European leaders and businesses are worried that Russia’s tampering with natural gas supplies will cause an economic and political crisis this winter. Here are the key points to understand about the energy pressure game in Ukraine.

What has actually happened?

Russia cut gas supplies to five European Union (EU) countries last week, including Germany, the largest economy, which is heavily reliant on Moscow’s gas to generate electricity and power industries.

Russian state-owned energy giant Gazprom reduced supplies via the Nord Stream 1 pipeline, which runs under the Baltic Sea from Russia to Germany and is Europe’s main natural gas pipeline, by 60%. Supply has also been reduced in Italy, Austria, the Czech Republic, and Slovakia.

Germany imports 35% of its gas from Russia, while Italy imports 40%. Currently, gas supplies are adequate for current needs.

So, why are the reductions a concern?

European countries are actually rushing to fill their underground gas storage tanks in preparation for winter. Gas utilities operate on a regular schedule, building reserves in the summer when gas prices are lower, and then drawing them down in the winter as heating demand rises. The cuts will make storage more expensive and difficult to achieve.

Natural gas is used by a number of energy-intensive industries, including glassmakers and steel manufacturers, which are already facing higher costs, slowing the economy.

In terms of capacity, Europe’s underground storage caverns are 57% full. Germany has set targets of 80% by October 1 and 90% by November 1.

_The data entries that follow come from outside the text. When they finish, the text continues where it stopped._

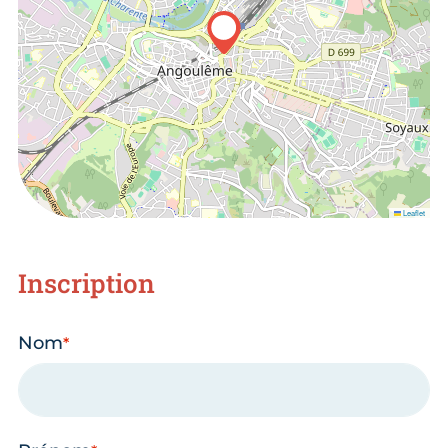
Leaflet
Inscription
Nom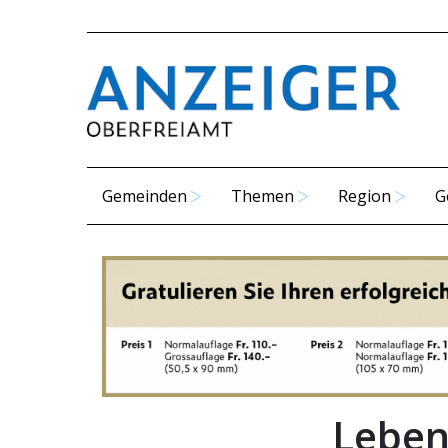
Gemeinden
Themen
Region
G
Leben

What exactly is Russia up to?

Gazprom claims it had to reduce flows to Europe via Nord Stream 1 because Western sanctions had left a critical piece of equipment stranded in Canada, where it had been taken for maintenance. European governments aren’t buying it and are calling the gas cuts “political.”

Natural gas prices have risen sharply as a result of Gazprom’s actions, after falling in the aftermath of the winter heating season. This increases revenue for Russia at a time when it is under pressure from Western economic sanctions and adds to Europe’s stress by providing political and military support to Ukraine.

What would happen if Europeans could see the lights go out?

EU law requires governments to ration gas supplies to industry in order to protect homes, schools, and hospitals.

Countries that run out of gas can seek assistance from others.

The conclusions

Cutbacks and shutdowns in the manufacturing sector cost jobs and growth in an economy already strained by high inflation and fears of a global slowdown as central banks raise interest rates.

Prior to Russia and Ukraine, the cost of natural gas was around 19 euros per megawatt hour, which is now 206 euros per megawatt hour.